Wednesday 20 July 2016

Graduation ruined by family

So I finally graduated today and as the title states my graduation day was basically ruined by some of my family members. Its 1 am now and I have just finished crying. I should probably back-track.

I really enjoyed my time at uni and I enjoyed meeting different people from different walks of life. In my final year I remember finding strength from the fact the I had to do this so that my family could see me graduate on the day.

So when the results came out I found out that I was graduating I didn't want to cause them any issues so I ordered my own gown, pictures, bought tickets, booked the hotel room and everything. Literally, all they had to do was to turn up.

I had my mum, dad and little brother there. So on the day we weren't together because I had to go with other graduates and I was lucky enough to sit with my friend so it was fun and we got to look back to the times that we were struggling and how we are finally here. Graduating. I remember walking and getting my certificate. I was so happy in that moment. It was my time, I was proud of myself. Nothing else mattered at that time.

When the ceremony ended I went to meet my family and my mum hugged me however, my brother was already in a horrible mood and was ready to go home. Not even 20 seconds there, the atmosphere had changed. They were arguing. But we had to get the professional photographs taken. The ceremony finished at 12:10 and I had paid extra so that we can get a slot for 13 but they didn't want to wait. They were refreshments drinks and little treats. I couldn't even eat that without being shouted at and being told to hurry up and get the photos done. When we got to the photos and the guy was taking our family photo my brother wasn't even smiling he had sulking face as if he didn't want to be there and the guy even pointed it out and told him to smile and he wouldn't.

Then when I was getting pictures with my friends my father and brother left to go sit in the car. At the end when I wanted to voice how my feelings at how disappointed I was that they didn't let me enjoy this one day. I was told that I was acting like a "silly little girl." and basically that I should be grateful that they even showed up. What I realized is that this isn't just a celebration of my three years at university but all my work from high school, college that led up to this moment.
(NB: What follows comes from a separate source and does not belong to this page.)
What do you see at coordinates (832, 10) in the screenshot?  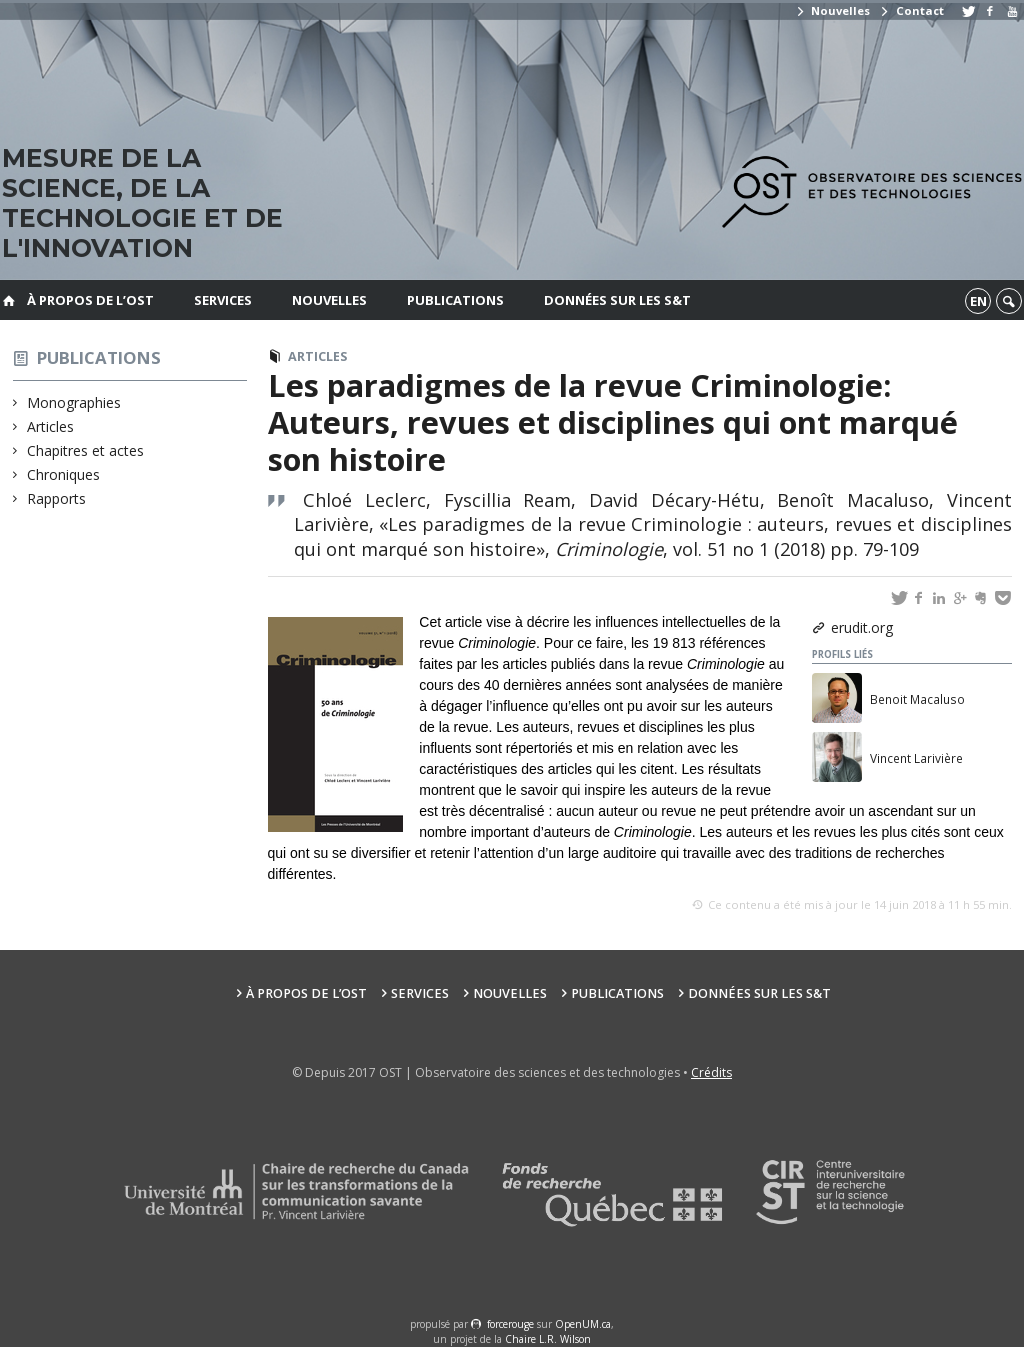 I see `Nouvelles` at bounding box center [832, 10].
The thing is my brother didn't even leave high school with any GCSE's and has done nothing all year so maybe watching me achieve something was intimidating. And then when I think of it, what were we rushing for, one just played games and the other on the computer.

It made me realise something though. When I was with friends I always went back home for my birthday (were we did nothing, not even going out or eating on the dining table.) and I never fully understood the value of celebrating a birthday or a moment for someone else. Even if you don't want to be there. It isn't about you but because you care or love that person you should do it for them.

Another thing I have noticed from this experience is that my opinion is never taken into account and my feelings as well. In this family, if anything happens it is just brushed under the rug as if nothing has happened. I don't think that is healthy.

I have decided that I need to leave this toxic environment. The three years I was away were so freeing, I was around people who actually respected my opinion and were we could go out and actually have a good time.

I came into this world alone and I will leave it alone. I need to start putting myself first even with my family because when I think about it. That is what they always do with themselves. I guess it took me a little while to realise that is how it is supposed to be.

On a positive note, I appreciate my mother a lot more and regardless of everything. I still graduated and I did it. Throughout all the obstacles that were in front of me. I pushed through all of them.